Thank you so much for getting back to me and helping clarify the situation.

  • Dear MrsBDB

    Thank you for your question. My name is Rizwana, and I am a Work Support Adviser on the Macmillan Support Line. It sounds like you have done well over  the past 7 months to balance your  work whilst caring for your husband.

    The Care Act 2014 provides adult carers of adults the right to support and protection from your local authority. The primary way to get this support is through a Carer’s Assessment and I would encourage you to contact your local authority for further information. Your GP may also be able to make a referral for a carers’ assessment.

    Carer’s Trust operates a network of local carer organisations who may offer emotional and practical support to you. Further information can be found on their website   https://carers.org/our-networks/the-carers-trust-network.

    You may also refer to our booklet ‘Looking after Someone with Cancer’ Looking after someone with cancer (macmillan.org.uk)

    With regards to work, you are already aware that you have a statutory right to formally request flexible working after 26 weeks continuous service.  Are you able to make a further request?  The process is to request once in a 12-month period. Your employer must consider the request in a fair way, and they may have a specific form to complete. If your employer does not agree with the request, there should be an opportunity to appeal or to take the complaint further. However, there is no right to flexible working, and it can be rejected for business reasons. When an employer agrees to the request the terms and conditions of the employment should be changed.

    Further information can be found about the this on the ACAS website: https://www.acas.org.uk/making-a-flexible-working-request

    You may also refer to the Working Families Template Letter when making the request  https://workingfamilies.org.uk/articles/flexible-working-a-guide-for-employees/

    I do understand your worry  about returning to the office and the potential risk to your husband. Your employer has a duty of care, and I  would urge you to speak to them about your situation.  You may also ask your GP to support your request to continue to work from home on a fit note that could state ‘stress related to caring responsibilities’.  If you have a health problem related to your care responsibilities, you could  ask your GP to support your request to continue to work from home on a fit note as a reasonable adjustment. The fit note could state ‘stress related to caring responsibilities’.  

    It is worthwhile for you to find out if your employer has a Carer’s Policy and your options with regards to taking paid or unpaid leave, compassionate leave, borrowing holiday days from the next year or buying additional days.

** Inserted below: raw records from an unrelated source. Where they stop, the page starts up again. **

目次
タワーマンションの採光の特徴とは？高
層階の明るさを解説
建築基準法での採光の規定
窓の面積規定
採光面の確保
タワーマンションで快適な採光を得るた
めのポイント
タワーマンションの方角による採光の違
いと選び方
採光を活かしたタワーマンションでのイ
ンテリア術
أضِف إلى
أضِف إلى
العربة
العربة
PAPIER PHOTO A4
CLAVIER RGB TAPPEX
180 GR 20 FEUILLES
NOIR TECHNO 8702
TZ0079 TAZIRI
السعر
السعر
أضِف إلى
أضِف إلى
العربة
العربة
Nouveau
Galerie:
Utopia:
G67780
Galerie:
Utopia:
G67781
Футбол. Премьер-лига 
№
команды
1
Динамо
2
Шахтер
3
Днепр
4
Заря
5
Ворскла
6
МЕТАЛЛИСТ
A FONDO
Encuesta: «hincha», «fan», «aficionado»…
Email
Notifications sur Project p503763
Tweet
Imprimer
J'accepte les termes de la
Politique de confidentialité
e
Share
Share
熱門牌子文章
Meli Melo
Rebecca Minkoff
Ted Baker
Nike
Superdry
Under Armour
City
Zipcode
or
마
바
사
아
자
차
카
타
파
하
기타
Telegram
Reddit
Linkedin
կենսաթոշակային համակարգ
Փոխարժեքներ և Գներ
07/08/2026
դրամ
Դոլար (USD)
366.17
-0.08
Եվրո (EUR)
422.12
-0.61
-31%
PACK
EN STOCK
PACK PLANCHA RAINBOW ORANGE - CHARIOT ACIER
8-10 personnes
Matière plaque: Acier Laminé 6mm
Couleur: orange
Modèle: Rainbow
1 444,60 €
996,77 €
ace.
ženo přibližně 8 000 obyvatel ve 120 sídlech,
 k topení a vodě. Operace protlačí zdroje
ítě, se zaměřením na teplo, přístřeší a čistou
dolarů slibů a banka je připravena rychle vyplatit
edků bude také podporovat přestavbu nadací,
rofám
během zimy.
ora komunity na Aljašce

    You also have a legal right to take a reasonable amount of time off work to deal with an emergency for your husband. This would not normally apply to planned hospital appointments. Your employer has no obligation to pay you for time off unless stated in the employment contract. Please refer to the following Carers UK website for further information:

    https://www.carersuk.org/help-and-advice/work-and-career/other-rights-at-work/time-off-in-emergencies

    As you are caring for somebody who is classed as disabled under the Equality Act 2010, you also have protection from discrimination by association. This means that your employer should not treat you less favourably because of your caring duties. You may wish to refer to our booklet ‘Working While caring for someone with Cancer’ for further information Working while caring for someone with cancer (macmillan.org.uk)

    Are you a member of a trade union? They could provide some support for you if needed. 

    Rizwana

    Work Support Adviser

  • Thank you so much for this information! It's very helpful.